About this Event
Join the Center for Science, Technology, and Society and the Center for Biomedical Research for a seminar featuring Dr. Sara Naramore, assistant professor of history at Missouri State University. The talk is titled "Missing the Magic Bullet: The complicated road to treating iodine deficiency."
Seminar Abstract
In 1800 American physician and naturalist Benjamin Smith Barton wrote the first book-length treatise on endemic goiter in the United States. Eleven years later French chemist Bernard Courtois discovered a new element: iodine. The element quickly entered the pharmacopoeia as a new chemical anti-inflammatory drug, in part due to its success curing goiter. All the puzzle pieces were on the table to understand goiter as a deficiency disease. Why did it take another century for doctors to put the pieces together?

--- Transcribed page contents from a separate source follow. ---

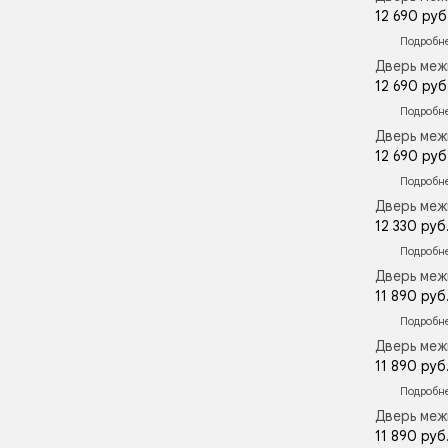
12 690 руб
Подробн
Дверь меж
12 690 руб
Подробн
Дверь меж
12 690 руб
Подробн
Дверь меж
12 330 руб
Подробн
Дверь меж
11 890 руб
Подробн
Дверь меж
11 890 руб
Подробн
Дверь меж
11 890 руб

We like to think of discovery as the catalyst for change in science, but change is often slower than we expect. Over the century and a half after Barton published, Americans from the Great Lakes to Pacific Northwest struggled with swollen thyroids caused by insufficient dietary iodine. However, when learning about their predicament they faced a wide array of theories regarding its cause ranging from genetics to infections to miasma. Geography remained the keyway doctors predicted the likelihood of goiter developing in a population while they plied patients with iodide compounds and liquified thyroid extracts. A misunderstanding of disease causation extended the era of goiter for an untold number of patients until nutritional science and public health institutions underwent
significant change in the early twentieth century. This talk will use goiter as a way of exploring the connections and miscommunications between medicine and public health as well as the challenge of determining disease causation in the nineteenth and twentieth centuries.